Angelika Matt-Heidecker betonte indes, dass Hacks Einstellung keine Selbstverständlichkeit ist. In den Feuerwehrhauptversammlungen danke sie sonst immer den Ehrenamtlichen. Heute sei es an der Zeit, einmal den Einsatz eines Arbeitgebers zu würdigen. "Ohne Leute wie Sie würde eine Freiwillige Feuerwehr ja gar nicht funktionieren", so die Rathauschefin. Auch wenn die Fehlzeiten meist nachgearbeitet werden: Angelika Matt-Heidecker hob neben dem finanziellen Ausfall den organisatorischen Drahtseilakt hervor, wenn auf einen Schlag mehr als eine Handvoll Mitarbeiter ausfallen.

Für einen Betrieb sei es schon gravierend, wenn elf bis zwölf Prozent der Belegschaft plötzlich fehlten, gab auch Stadtbrandmeister Roland Schultheiß zu bedenken. Im Extremfall handle es sich ja nicht nur um ein bis zwei Stunden, mitunter könne es auch vorkommen, dass ein Feuerwehrmann einen ganzen Tag lang gebraucht werde. "Ich bin auf solche Arbeitgeber wie Sie angewiesen", unterstrich Schultheiß. Denn immer mehr Mitglieder der Feuerwehr hätten zu weite Anfahrtswege, um bei Einsätzen tagsüber mit ausrücken zu können.

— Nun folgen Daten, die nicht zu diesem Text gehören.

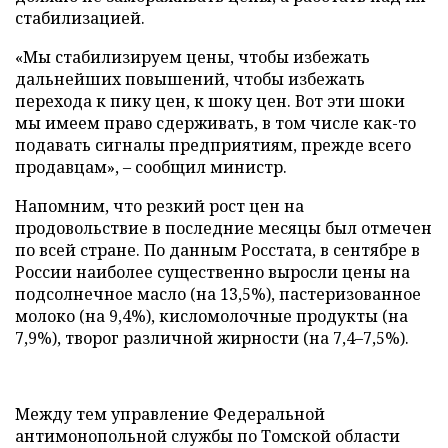
стабилизацией.
«Мы стабилизируем цены, чтобы избежать
дальнейших повышений, чтобы избежать
перехода к пику цен, к шоку цен. Вот эти шоки
мы имеем право сдерживать, в том числе как-то
подавать сигналы предприятиям, прежде всего
продавцам», – сообщил министр.
Напомним, что резкий рост цен на
продовольствие в последние месяцы был отмечен
по всей стране. По данным Росстата, в сентябре в
России наиболее существенно выросли цены на
подсолнечное масло (на 13,5%), пастеризованное
молоко (на 9,4%), кисломолочные продукты (на
7,9%), творог различной жирности (на 7,4–7,5%).
Между тем управление Федеральной
антимонопольной службы по Томской области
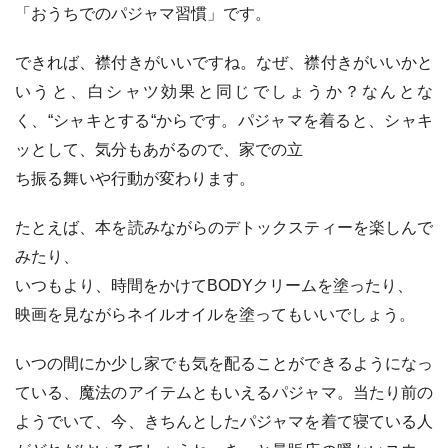
「おうちでのパジャマ習慣」です。
できれば、襟付きがいいですね。なぜ、襟付きがいいかと
いうと、白シャツ効果と同じでしょうか？なんとな
く、“シャキとする“からです。パジャマを着ると、シャキ
ッとして、気分もあがるので、家での立
ち振る舞いや行動が変わります。
たとえば、本を読みながらのデトックスティーを楽しんで
みたり、
いつもより、時間をかけてBODYクリームを塗ったり、
映画を見ながらネイルオイルを塗ってもいいでしょう。
いつの間にか少し家でも気を配ることができるようになっ
ている、魔法のアイテムともいえるパジャマ。当たり前の
ようでいて、今、きちんとしたパジャマを着て寝ている人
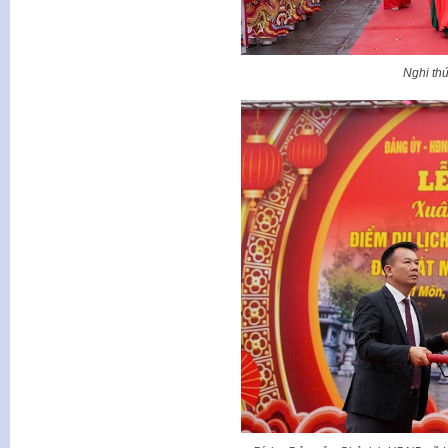
Nghi thứ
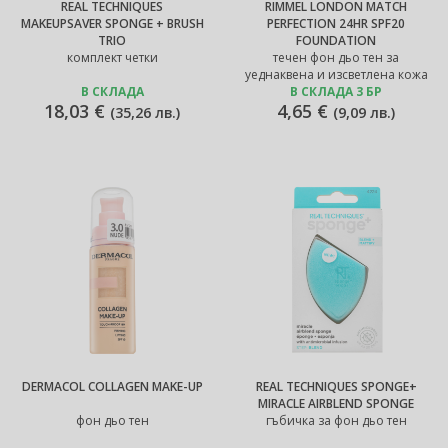
REAL TECHNIQUES
RIMMEL LONDON MATCH
MAKEUPSAVER SPONGE + BRUSH
PERFECTION 24HR SPF20
TRIO
FOUNDATION
комплект четки
течен фон дьо тен за
уеднаквена и изсветлена кожа
В СКЛАДА
В СКЛАДА 3 БР
18,03 €
4,65 €
(
35,26 лв.
)
(
9,09 лв.
)
DERMACOL COLLAGEN MAKE-UP
REAL TECHNIQUES SPONGE+
MIRACLE AIRBLEND SPONGE
фон дьо тен
гъбичка за фон дьо тен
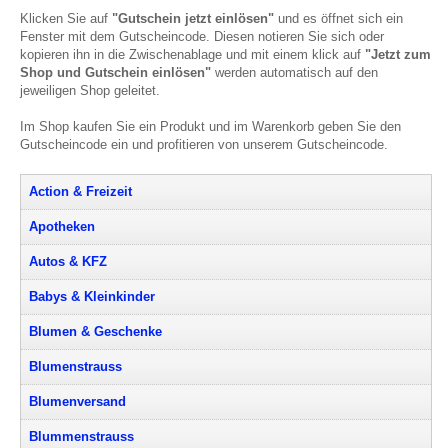
Klicken Sie auf
"Gutschein jetzt einlösen"
und es öffnet sich ein
Fenster mit dem Gutscheincode. Diesen notieren Sie sich oder
kopieren ihn in die Zwischenablage und mit einem klick auf
"Jetzt zum
Shop und Gutschein einlösen"
werden automatisch auf den
jeweiligen Shop geleitet.
Im Shop kaufen Sie ein Produkt und im Warenkorb geben Sie den
Gutscheincode ein und profitieren von unserem Gutscheincode.
Action & Freizeit
Apotheken
Autos & KFZ
Babys & Kleinkinder
Blumen & Geschenke
Blumenstrauss
Blumenversand
Blummenstrauss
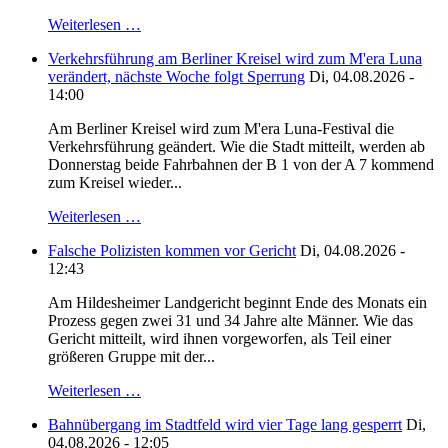
Weiterlesen …
Verkehrsführung am Berliner Kreisel wird zum M'era Luna
verändert, nächste Woche folgt Sperrung
Di, 04.08.2026 -
14:00
Am Berliner Kreisel wird zum M'era Luna-Festival die
Verkehrsführung geändert. Wie die Stadt mitteilt, werden ab
Donnerstag beide Fahrbahnen der B 1 von der A 7 kommend
zum Kreisel wieder...
Weiterlesen …
Falsche Polizisten kommen vor Gericht
Di, 04.08.2026 -
12:43
Am Hildesheimer Landgericht beginnt Ende des Monats ein
Prozess gegen zwei 31 und 34 Jahre alte Männer. Wie das
Gericht mitteilt, wird ihnen vorgeworfen, als Teil einer
größeren Gruppe mit der...
Weiterlesen …
Bahnübergang im Stadtfeld wird vier Tage lang gesperrt
Di,
04.08.2026 - 12:05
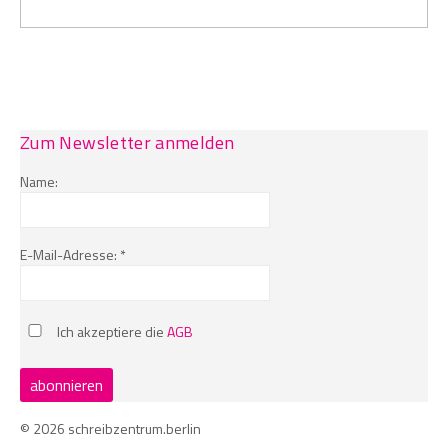
Zum Newsletter anmelden
Name:
E-Mail-Adresse: *
Ich akzeptiere die
AGB
© 2026 schreibzentrum.berlin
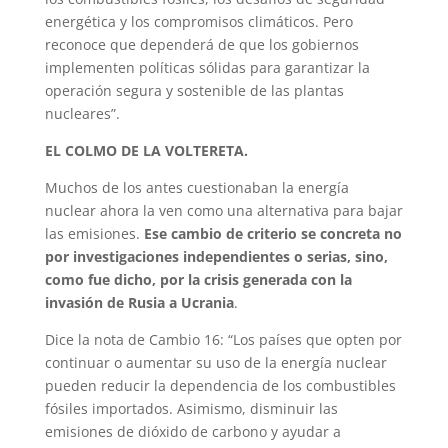
energética y los compromisos climáticos. Pero
reconoce que dependerá de que los gobiernos
implementen políticas sólidas para garantizar la
operación segura y sostenible de las plantas
nucleares”.
EL COLMO DE LA VOLTERETA.
Muchos de los antes cuestionaban la energía
nuclear ahora la ven como una alternativa para bajar
las emisiones.
Ese cambio de criterio se concreta no
por investigaciones independientes o serias, sino,
como fue dicho, por la crisis generada con la
invasión de Rusia a Ucrania
.
Dice la nota de Cambio 16: “Los países que opten por
continuar o aumentar su uso de la energía nuclear
pueden reducir la dependencia de los combustibles
fósiles importados. Asimismo, disminuir las
emisiones de dióxido de carbono y ayudar a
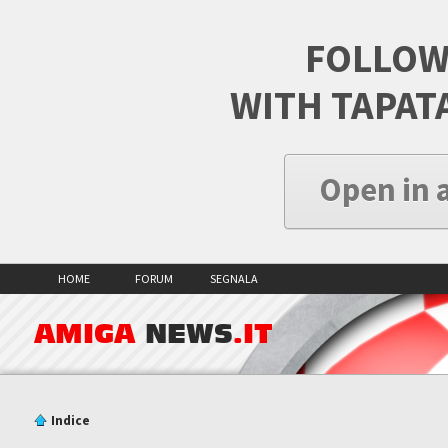
FOLLOW
WITH TAPAT
Open in 
HOME
FORUM
SEGNALA
AMIGA
NEWS
.IT
Indice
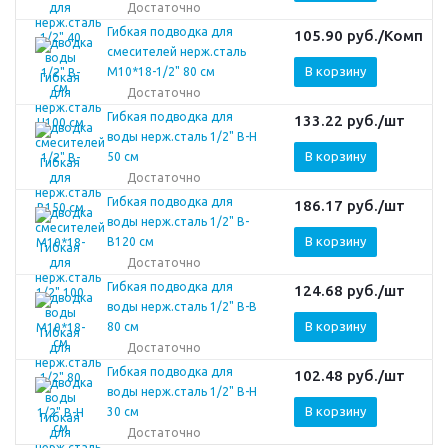
Достаточно
Гибкая подводка для
105.90
руб.
/Комп
смесителей нерж.сталь
В корзину
М10*18-1/2" 80 см
Достаточно
Гибкая подводка для
133.22
руб.
/шт
воды нерж.сталь 1/2" В-Н
В корзину
50 см
Достаточно
Гибкая подводка для
186.17
руб.
/шт
воды нерж.сталь 1/2" В-
В корзину
В120 см
Достаточно
Гибкая подводка для
124.68
руб.
/шт
воды нерж.сталь 1/2" В-В
В корзину
80 см
Достаточно
Гибкая подводка для
102.48
руб.
/шт
воды нерж.сталь 1/2" В-Н
В корзину
30 см
Достаточно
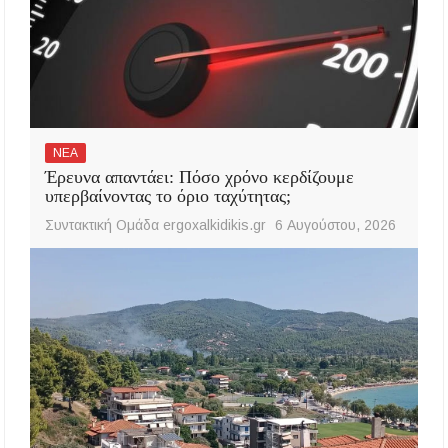
ΝΕΑ
Έρευνα απαντάει: Πόσο χρόνο κερδίζουμε
υπερβαίνοντας το όριο ταχύτητας;
Συντακτική Ομάδα ergoxalkidikis.gr
6 Αυγούστου, 2026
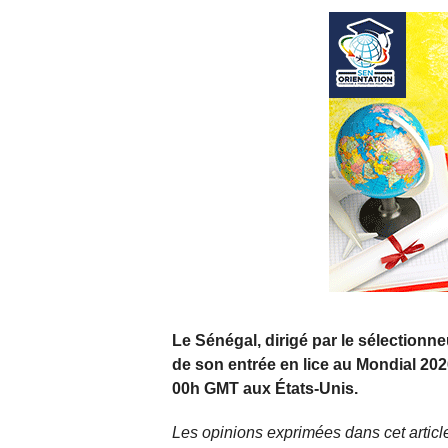
Le Sénégal, dirigé par le sélectionne
de son entrée en lice au Mondial 202
00h GMT aux États-Unis.
Les opinions exprimées dans cet article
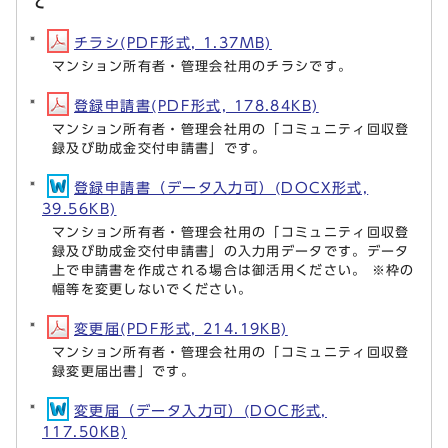
て
チラシ(PDF形式, 1.37MB)
マンション所有者・管理会社用のチラシです。
登録申請書(PDF形式, 178.84KB)
マンション所有者・管理会社用の「コミュニティ回収登
録及び助成金交付申請書」です。
登録申請書（データ入力可）(DOCX形式,
39.56KB)
マンション所有者・管理会社用の「コミュニティ回収登
録及び助成金交付申請書」の入力用データです。データ
上で申請書を作成される場合は御活用ください。 ※枠の
幅等を変更しないでください。
変更届(PDF形式, 214.19KB)
マンション所有者・管理会社用の「コミュニティ回収登
録変更届出書」です。
変更届（データ入力可）(DOC形式,
117.50KB)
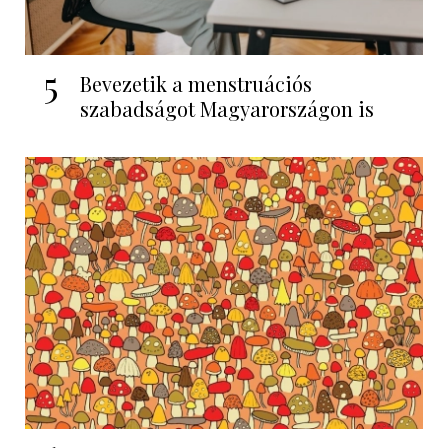
5
Bevezetik a menstruációs
szabadságot Magyarországon is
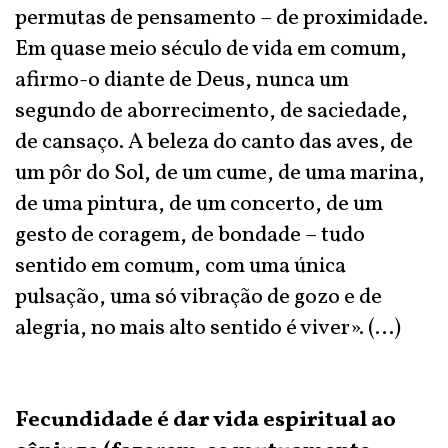
permutas de pensamento – de proximidade.
Em quase meio século de vida em comum,
afirmo-o diante de Deus, nunca um
segundo de aborrecimento, de saciedade,
de cansaço. A beleza do canto das aves, de
um pôr do Sol, de um cume, de uma marina,
de uma pintura, de um concerto, de um
gesto de coragem, de bondade – tudo
sentido em comum, com uma única
pulsação, uma só vibração de gozo e de
alegria, no mais alto sentido é viver». (...)
Fecundidade é dar vida espiritual ao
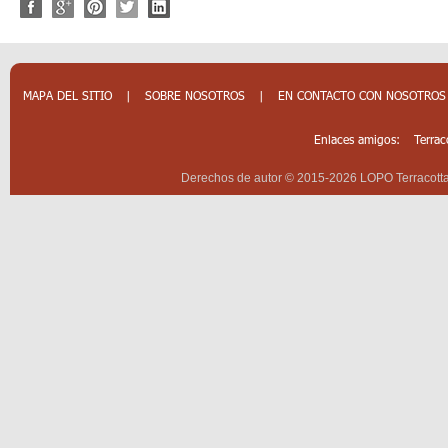
MAPA DEL SITIO
|
SOBRE NOSOTROS
|
EN CONTACTO CON NOSOTROS
Enlaces amigos:
Terrac
Derechos de autor © 2015-2026 LOPO Terracotta 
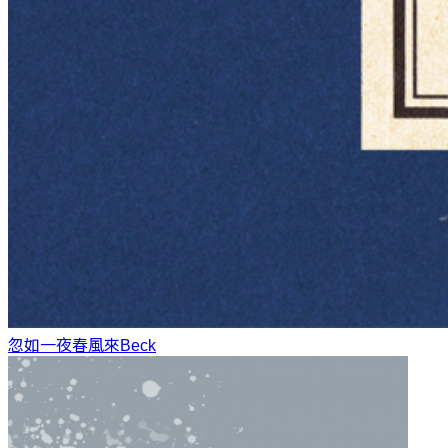
忽如一夜春風來
Beck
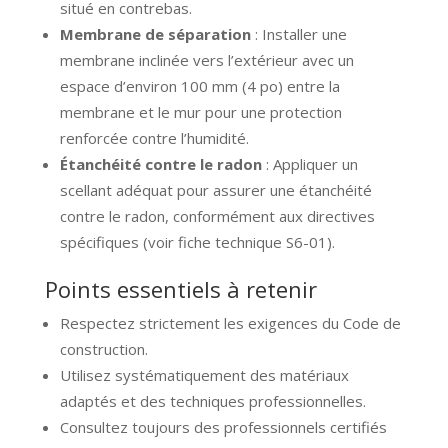
situé en contrebas.
Membrane de séparation
: Installer une
membrane inclinée vers l’extérieur avec un
espace d’environ 100 mm (4 po) entre la
membrane et le mur pour une protection
renforcée contre l’humidité.
Étanchéité contre le radon
: Appliquer un
scellant adéquat pour assurer une étanchéité
contre le radon, conformément aux directives
spécifiques (voir fiche technique S6-01).
Points essentiels à retenir
Respectez strictement les exigences du Code de
construction.
Utilisez systématiquement des matériaux
adaptés et des techniques professionnelles.
Consultez toujours des professionnels certifiés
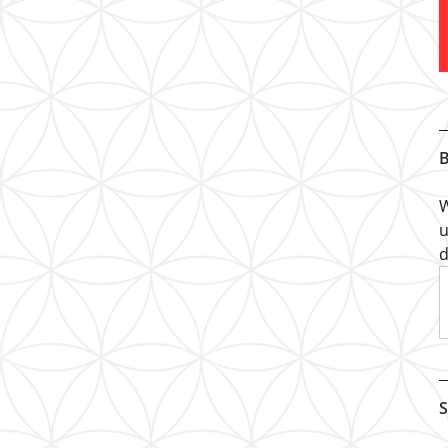
B
W
u
d
S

Für die Urkunde mit dem Schriftzug "Partner der Feuerwehr" hat Wolfgang Hack bereits einen Platz in seiner Firma ausgeguckt: Die Auszeichnung soll die neue Kantine schmücken. Dort kann sie dann täglich auch von denen bewundert werden, deren Herz nicht nur für die Firma, sondern bisweilen eben auch für die Feuerwehr schlägt.